Many colleagues read and commented on various portions of various versions of this manuscript. This is not to imply that they agree with all we have written. The selection and the manner of presentation were, ultimately, our choices. We are very grateful for the imput of: Neil Altman, Lewis Aron, Diane Barth, Anthony Bass, Martha Bernth, Phillip Bromberg, Jody Davies, Sally Donaldson, James Fosshage, Kenneth Frank, Jay Greenberg, Adrienne Harris, Irwin Z. Hoffman, Frank Lachmann, Clem Loew, Susan McConnaughy, John Muller, Sheila Ronsen, and Charles Spezzano.

Those to whose generosity we are most indebted are our patients, whose willingness to allow us to explore their lives with them is the foundation for all the thoughts and concepts developed here. It is a great irony indeed that, because of confidentiality, patients can never be thanked by name. We are also deeply grateful to our many supervisees whose openness and generosity with their own work, both in moments of despair and in moments of mastery, have allowed us to better illustrate the constructive impact of psychoanalytic theory on the clinical process.

We both also feel extremely fortunate to have had the opportunity to teach psychoanalytic ideas to interested students in many settings. The selection of concepts presented here and the way they are developed were honed by the reactions and challenges of our students. It is no secret that the best way to learn anything is to muster the temerity to teach it, and we are grateful to the students and supervisees who have shared that kind of learning experience with us.

I (MB) would like to express my thanks to the National Institute for the Psychotherapies, where, as a member of the board of directors and as director of continuing education, I have had the privilege of being intimately involved in the shaping of psychoanalytic education in a community that fosters intellectual freedom and creative thinking. Many of my thoughts, about effective teaching as well as meaningful learning, have crystallized in these experiences.

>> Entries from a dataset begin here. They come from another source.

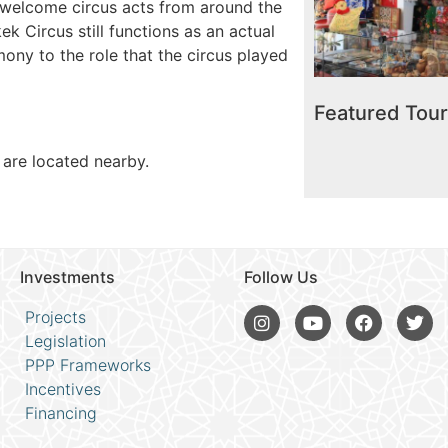
o welcome circus acts from around the
ek Circus still functions as an actual
timony to the role that the circus played
Hype
Featured Tou
 are located nearby.
Investments
Follow Us
Projects
Legislation
PPP Frameworks
Incentives
Financing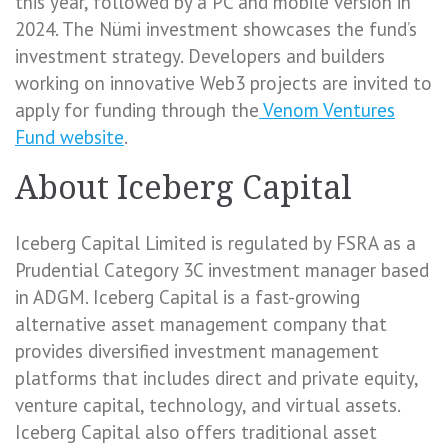
this year, followed by a PC and mobile version in
2024. The Nümi investment showcases the fund’s
investment strategy. Developers and builders
working on innovative Web3 projects are invited to
apply for funding through the
Venom Ventures
Fund website
.
About Iceberg Capital
Iceberg Capital Limited is regulated by FSRA as a
Prudential Category 3C investment manager based
in ADGM. Iceberg Capital is a fast-growing
alternative asset management company that
provides diversified investment management
platforms that includes direct and private equity,
venture capital, technology, and virtual assets.
Iceberg Capital also offers traditional asset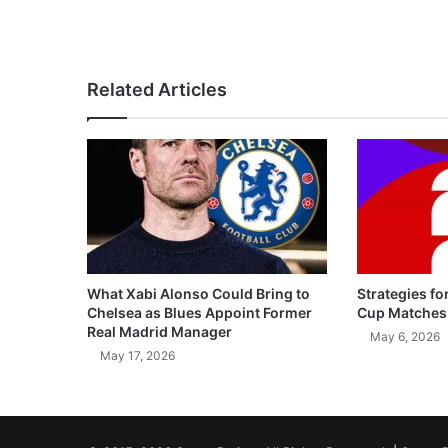
Related Articles
What Xabi Alonso Could Bring to
Strategies fo
Chelsea as Blues Appoint Former
Cup Matches
Real Madrid Manager
May 6, 2026
May 17, 2026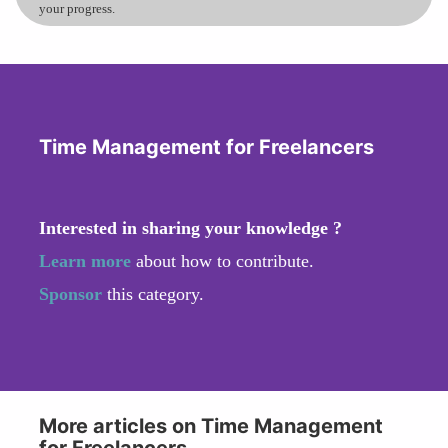
your progress.
Time Management for Freelancers
Interested in sharing your knowledge ?
Learn more
about how to contribute.
Sponsor
this category.
More articles on Time Management
for Freelancers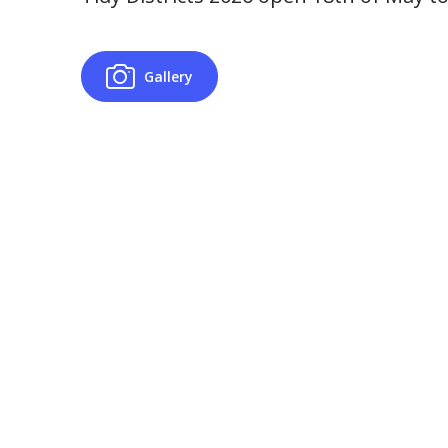
Gallery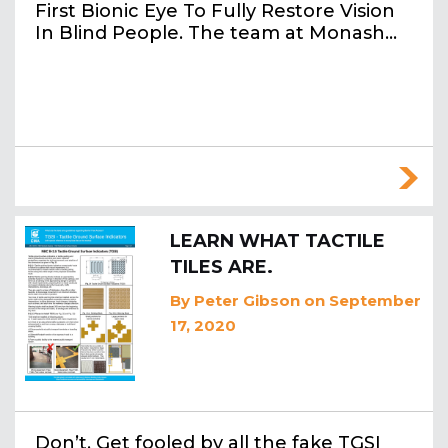
First Bionic Eye To Fully Restore Vision
In Blind People. The team at Monash…
LEARN WHAT TACTILE
TILES ARE.
By
Peter Gibson
on September
17, 2020
Don’t. Get fooled by all the fake TGSI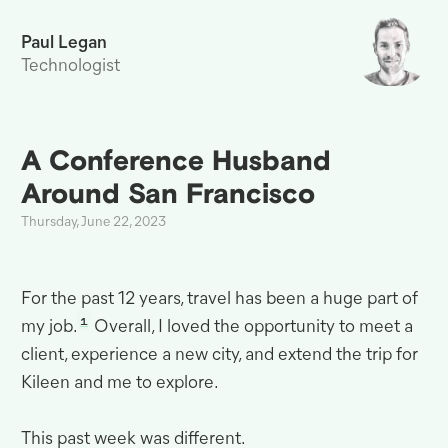
Paul Legan
Technologist
A Conference Husband
Around San
Francisco
Thursday, June 22, 2023
For the past 12 years, travel has been a huge part of
1
my job.
Overall, I loved the opportunity to meet a
client, experience a new city, and extend the trip for
Kileen and me to
explore.
This past week was
different.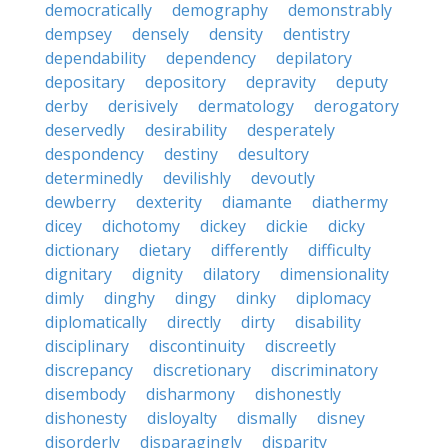
democratically
demography
demonstrably
dempsey
densely
density
dentistry
dependability
dependency
depilatory
depositary
depository
depravity
deputy
derby
derisively
dermatology
derogatory
deservedly
desirability
desperately
despondency
destiny
desultory
determinedly
devilishly
devoutly
dewberry
dexterity
diamante
diathermy
dicey
dichotomy
dickey
dickie
dicky
dictionary
dietary
differently
difficulty
dignitary
dignity
dilatory
dimensionality
dimly
dinghy
dingy
dinky
diplomacy
diplomatically
directly
dirty
disability
disciplinary
discontinuity
discreetly
discrepancy
discretionary
discriminatory
disembody
disharmony
dishonestly
dishonesty
disloyalty
dismally
disney
disorderly
disparagingly
disparity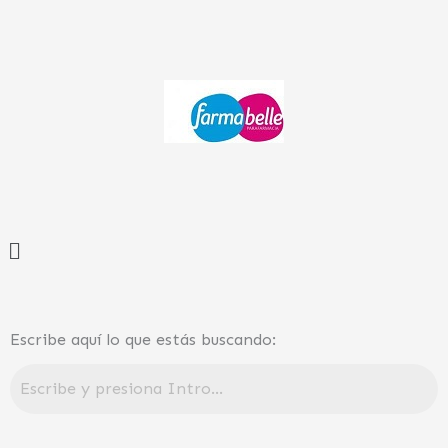
Ir
al
contenido
Menú
Escribe aquí lo que estás buscando: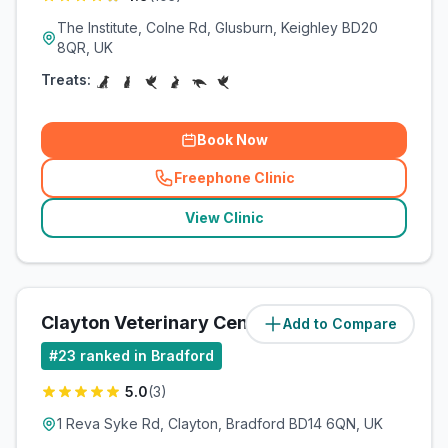
The Institute, Colne Rd, Glusburn, Keighley BD20
8QR, UK
Treats:
Book Now
Freephone Clinic
(
related_clinics_call
)
View Clinic
Clayton Veterinary Centre
Add to Compare
(
7
miles)
#
23
ranked in Bradford
5.0
(
3
)
1 Reva Syke Rd, Clayton, Bradford BD14 6QN, UK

I have had the additional pleasure of serving on the faculty there as well as at the Postgraduate Center for Mental Health, the Institute for the Psychoanalytic Study of Subjectivity, and the Psychoanalytic Institute of Northern California, all institutes that give a great deal of careful thought to the teaching of psychoanalytic ideas.

I (SM) want to thank the William Alanson White Institute and the New York University Postdoctoral Program, on whose faculty I have served for many years. They have provided me with exciting intellectual communities and an academic freedom that has made possible the development of my own thought. I also have appreciated the opportunities for teaching at: the National Institute for the Psychotherapies; the doctoral program at Teachers' College, Columbia University; the Washington School of Psychiatry; and various local chapters of Division 39 (Psychoanalysis) of the American Psychological Association, in Boston, Denver, New Haven, San Francisco, Seattle, and Toronto. Most of all, I am indebted to the members of the reading groups with whom I have been meeting weekly or biweekly for years to discuss psychoanalytic ideas and the challenges of clinical work.

Jo Ann Miller at Basic Books was encouraging and helpful throughout, and Deborah Rosenzweig's meticulous eye was a great help and reassurance in the preparation of the manuscript.

Most of all, we would like to express our gratitude to our daughters, Caitlin and Samantha, whose spirit and good humor have always served as a source of inspiration for us.

PREFACE
what is psychoanalysis Movies and cartoons offer images of a patient lying on - photo 10

what is psychoanalysis?

Movies and cartoons offer images of a patient lying on a couch, speaking endlessly into a vacuum, while a silent, colorless, older gentleman with a beard takes notes. Many people who are unfamiliar with psychoanalysis fear it as a coward's way out, an admission of defeat, a ceding of control and authority to a stranger.